Pathogen identification

 Chest x-ray findings generally cannot distinguish one type of infection from another,
although the following findings are suggestive:
 Multilobar infiltrates suggest S. pneumoniae or Legionella pneumophila infection.

 Interstitial pneumonia (on chest x-ray, appearing as increased interstitial markings


and subpleural reticular opacities that increase from the apex to the bases of the
lungs) suggests viral or mycoplasmal etiology.
 Cavitating pneumonia suggests S. aureus or a fungal or mycobacterial etiology.

 Blood cultures
 Sputum testing
 Sputum sample
 Urine testing for Legionella antigen and pneumococcal antigen
 Nasopharyngeal swabs, sputum, and bronchoscopic sample
 Serum procalcitonin
Treatment of Community-Acquired Pneumonia
 Risk stratification for determination of site of care
 Antibiotics
 Antivirals for influenza or varicella
 Systemic corticosteroids in selected critically ill patients
 Supportive measures
Prevention of Community-Acquired Pneumonia
Some forms of community-acquired pneumonia are preventable with vaccination.
Pneumococcal vaccination is recommended for all healthy adults ≥ 65 years of age and adults
19 to 64 years of age with chronic medical conditions, immunocompromising illness, asplenia,
or increased risk of meningitis. A series of pneumococcal vaccinations are also recommended
for children.
Recommendations for other vaccines, such as H. influenzae type b (Hib) vaccine (for patients <
2 years), varicella vaccine (for patients < 18 months and a later booster vaccine), and influenza
vaccine (annually for everyone ≥ 6 months and especially for those at higher risk of developing
serious flu-related complications), can also be found at the CDC website. This higher risk group
includes people ≥ 65 years and people of any age with certain chronic medical conditions (such
as diabetes, asthma, or heart disease), pregnant women, and young children.

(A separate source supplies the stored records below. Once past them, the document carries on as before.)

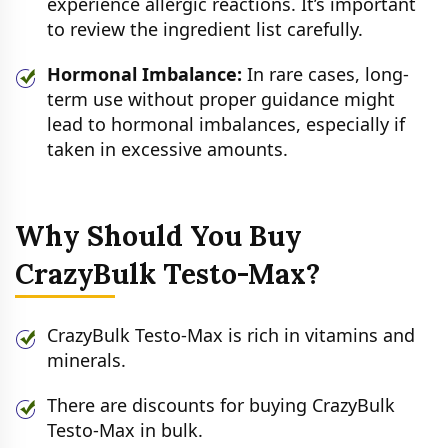
experience allergic reactions. It’s important
to review the ingredient list carefully.
Hormonal Imbalance:
In rare cases, long-
term use without proper guidance might
lead to hormonal imbalances, especially if
taken in excessive amounts.
Why Should You Buy
CrazyBulk Testo-Max?
CrazyBulk Testo-Max is rich in vitamins and
minerals.
There are discounts for buying CrazyBulk
Testo-Max in bulk.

In high-risk patients who are not vaccinated against influenza and household contacts of
patients with influenza, oseltamivir 75 mg orally once a/ day or zanamivir 10 mg orally mg once
a /day can be given as prophylaxis for 2 weeks, which differs from the dosing regimens for
treatment. If started within 48 hours of exposure, these antivirals may prevent influenza
(although resistance has been described for oseltamivir).

Smoking cessation can reduce the risk of developing pneumonia.